A user controlling a low-cost 3D display (running the Nanotech Construction Kit) with a Razer Hydra 6-DOF tracked input device.
Unlike the Wiimote or the Playstation Move, the Razer Hydra uses electromagnetic tracking. Via a collection of magnetic coils, three in the base station and three in each handheld device, it can calculate the position and orientation of each device relatively to the base station. This is one of the oldest tracking technologies around — all original CAVEs and similar environments used magnetic tracking, either the Polhemus Fastrak or Ascension Flock of Birds devices — but it is the first time that this technology has been implemented on a gaming budget (around $150).
The common problem with magnetic tracking is field distortion. Any metal in the vicinity will distort the magnetic field, and cause offsets between a device’s actual and measured positions. These offsets vary — sometimes tremendously — throughout the tracking space, and also over time, for example if users have keys in their pockets. In high-end installations, it is possible to calibrate for the presence of metal by measuring the tracking field at a large number of 3D positions, and calculating position-dependent correction factors, but this cannot be expected from a typical end user who bought a device and just wants to use it.

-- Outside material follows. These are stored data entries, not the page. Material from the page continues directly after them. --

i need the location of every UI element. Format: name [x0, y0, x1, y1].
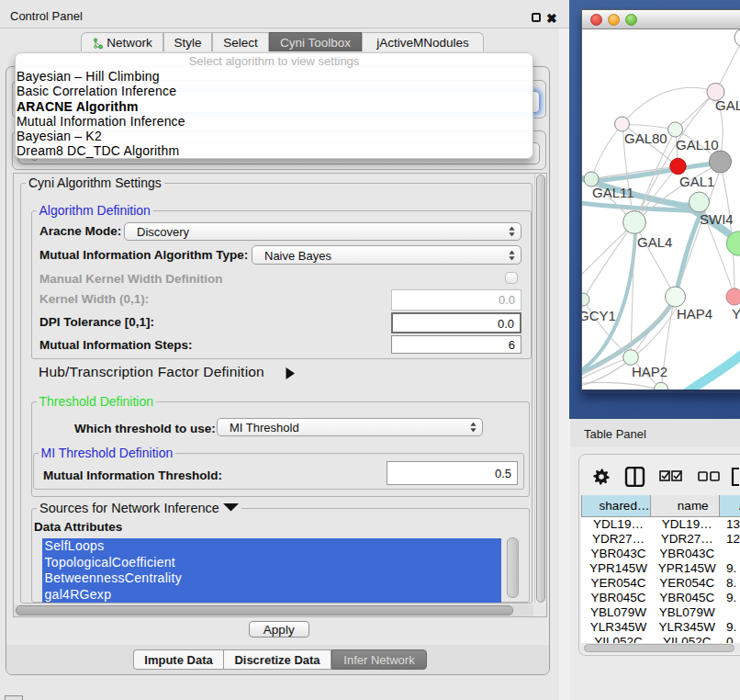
svg-text:GAL80: GAL80	[624, 130, 667, 146]
svg-text:GCY1: GCY1	[582, 308, 616, 323]
svg-text:YJ: YJ	[732, 306, 740, 322]
svg-text:HAP4: HAP4	[677, 306, 712, 322]
svg-text:GAL7: GAL7	[715, 97, 740, 113]
svg-text:SWI4: SWI4	[700, 211, 734, 227]
svg-text:GAL11: GAL11	[592, 185, 634, 200]
svg-text:HAP2: HAP2	[632, 364, 667, 379]
svg-text:GAL4: GAL4	[637, 234, 672, 250]
svg-text:GAL10: GAL10	[676, 137, 719, 152]
svg-text:GAL1: GAL1	[679, 174, 714, 189]
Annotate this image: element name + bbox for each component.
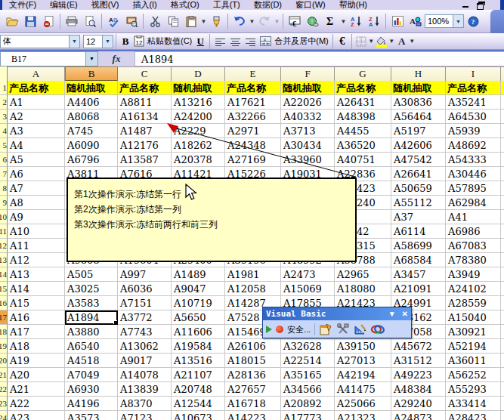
row-header-13[interactable]: 13 — [0, 253, 8, 267]
column-header-F[interactable]: F — [281, 66, 335, 82]
header-cell-C1[interactable]: 产品名称 — [118, 81, 172, 95]
cell-C24[interactable]: A7123 — [118, 411, 172, 420]
cell-B21[interactable]: A7049 — [65, 368, 118, 382]
column-header-D[interactable]: D — [172, 66, 225, 82]
cell-A24[interactable]: A23 — [8, 411, 65, 420]
cell-A18[interactable]: A17 — [8, 325, 65, 339]
sort-ascending-icon[interactable]: AZ — [347, 12, 365, 30]
cell-C17[interactable]: A3772 — [118, 310, 172, 325]
cell-J7-sliver[interactable] — [501, 167, 504, 181]
cell-H15[interactable]: A21091 — [391, 282, 446, 296]
cell-E6[interactable]: A27169 — [225, 153, 281, 167]
borders-icon[interactable] — [354, 32, 368, 51]
cell-A10[interactable]: A9 — [8, 210, 65, 224]
cell-A12[interactable]: A11 — [8, 239, 65, 253]
cell-I13[interactable]: A78380 — [446, 253, 501, 267]
minimize-window-icon[interactable] — [462, 2, 469, 8]
cell-H11[interactable]: A6114 — [391, 224, 446, 239]
cell-B5[interactable]: A6090 — [65, 138, 118, 153]
vb-toolbar-dropdown-icon[interactable]: ▼ — [388, 310, 396, 318]
cell-F24[interactable]: A17773 — [281, 411, 335, 420]
cell-J13-sliver[interactable] — [501, 253, 504, 267]
cell-J6-sliver[interactable] — [501, 153, 504, 167]
help-icon[interactable]: ? — [464, 12, 482, 30]
autosum-dropdown-icon[interactable]: ▼ — [340, 12, 347, 30]
cell-I10[interactable]: A41 — [446, 210, 501, 224]
cell-B20[interactable]: A4518 — [65, 354, 118, 368]
cell-D17[interactable]: A5650 — [172, 310, 225, 325]
cell-J16-sliver[interactable] — [501, 296, 504, 310]
header-cell-D1[interactable]: 随机抽取 — [172, 81, 225, 95]
undo-icon[interactable] — [230, 12, 249, 30]
cell-B16[interactable]: A3583 — [65, 296, 118, 310]
cell-B19[interactable]: A6540 — [65, 339, 118, 354]
row-header-17[interactable]: 17 — [0, 310, 8, 325]
cell-E22[interactable]: A27657 — [225, 382, 281, 397]
row-header-14[interactable]: 14 — [0, 267, 8, 282]
cell-E15[interactable]: A12058 — [225, 282, 281, 296]
row-header-10[interactable]: 10 — [0, 210, 8, 224]
cell-J18-sliver[interactable] — [501, 325, 504, 339]
align-right-icon[interactable] — [243, 32, 258, 51]
cell-A7[interactable]: A6 — [8, 167, 65, 181]
row-header-3[interactable]: 3 — [0, 110, 8, 124]
cell-J22-sliver[interactable] — [501, 382, 504, 397]
cell-B22[interactable]: A6930 — [65, 382, 118, 397]
borders-dropdown-icon[interactable]: ▼ — [368, 32, 375, 51]
cell-I23[interactable]: A33414 — [446, 397, 501, 411]
research-icon[interactable] — [122, 12, 141, 30]
column-header-C[interactable]: C — [118, 66, 172, 82]
cell-G23[interactable]: A25066 — [335, 397, 391, 411]
row-header-1[interactable]: 1 — [0, 81, 8, 95]
drawing-icon[interactable]: A — [407, 12, 425, 30]
cell-H12[interactable]: A58699 — [391, 239, 446, 253]
paste-dropdown-icon[interactable]: ▼ — [200, 12, 207, 30]
row-header-16[interactable]: 16 — [0, 296, 8, 310]
cell-B18[interactable]: A3880 — [65, 325, 118, 339]
cell-J12-sliver[interactable] — [501, 239, 504, 253]
cell-A8[interactable]: A7 — [8, 181, 65, 196]
header-cell-H1[interactable]: 随机抽取 — [391, 81, 446, 95]
align-left-icon[interactable] — [212, 32, 227, 51]
cell-I14[interactable]: A3949 — [446, 267, 501, 282]
cell-F14[interactable]: A2473 — [281, 267, 335, 282]
vb-editor-icon[interactable] — [319, 323, 332, 336]
row-header-2[interactable]: 2 — [0, 95, 8, 110]
chart-wizard-icon[interactable] — [388, 12, 407, 30]
spelling-icon[interactable]: AB — [104, 12, 122, 30]
cell-H10[interactable]: A37 — [391, 210, 446, 224]
cell-I12[interactable]: A67083 — [446, 239, 501, 253]
cell-G5[interactable]: A36520 — [335, 138, 391, 153]
row-header-4[interactable]: 4 — [0, 124, 8, 138]
cell-E5[interactable]: A24348 — [225, 138, 281, 153]
cell-H5[interactable]: A42606 — [391, 138, 446, 153]
cell-E21[interactable]: A28136 — [225, 368, 281, 382]
vb-record-icon[interactable] — [276, 326, 283, 333]
cell-F19[interactable]: A32628 — [281, 339, 335, 354]
cell-I15[interactable]: A24102 — [446, 282, 501, 296]
cell-G15[interactable]: A18080 — [335, 282, 391, 296]
sort-descending-icon[interactable]: ZA — [365, 12, 383, 30]
cell-B14[interactable]: A505 — [65, 267, 118, 282]
cell-J1-sliver[interactable] — [501, 81, 504, 95]
cell-D3[interactable]: A24200 — [172, 110, 225, 124]
cell-E4[interactable]: A2971 — [225, 124, 281, 138]
fill-color-dropdown-icon[interactable]: ▼ — [388, 32, 395, 51]
permission-icon[interactable] — [39, 12, 57, 30]
cell-B23[interactable]: A4196 — [65, 397, 118, 411]
cell-E20[interactable]: A18015 — [225, 354, 281, 368]
select-all-corner[interactable] — [0, 66, 8, 82]
cell-D22[interactable]: A20748 — [172, 382, 225, 397]
cell-H4[interactable]: A5197 — [391, 124, 446, 138]
cell-H23[interactable]: A29240 — [391, 397, 446, 411]
cell-E2[interactable]: A17621 — [225, 95, 281, 110]
cell-D21[interactable]: A21107 — [172, 368, 225, 382]
column-header-H[interactable]: H — [391, 66, 446, 82]
row-header-24[interactable]: 24 — [0, 411, 8, 420]
cell-A4[interactable]: A3 — [8, 124, 65, 138]
cell-I3[interactable]: A64530 — [446, 110, 501, 124]
menu-item-4[interactable]: 插入(I) — [125, 0, 163, 10]
row-header-6[interactable]: 6 — [0, 153, 8, 167]
cell-I5[interactable]: A48692 — [446, 138, 501, 153]
font-name-combo[interactable]: 体 ▼ — [0, 35, 80, 48]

A way around the distortion issue is to relax the usual requirement that the physical and virtual positions of a tracked device exactly coincide. The difference is very similar to that between a mouse and a touchscreen: when a user wants to press a GUI button using a touchscreen, she simply has to reach out, and place her finger on the button. Using a mouse instead, she has to grab the mouse (which is on the desktop, and not on the monitor, therefore quite a bit away and moving in a different plane), move the physical mouse until the mouse’s virtual representation, i.e., the mouse cursor, lands on the button, and then press a mouse button. We all have done that so much that it has become second nature, but looking at if from the outside, it is a fundamental difference. The same is true with absolutely tracked devices and relatively tracked devices such as the Razer Hydra: instead of touching a virtual object with the physical device itself, the user has to move her hands around until the virtual representation, say a cone, touches the virtual object.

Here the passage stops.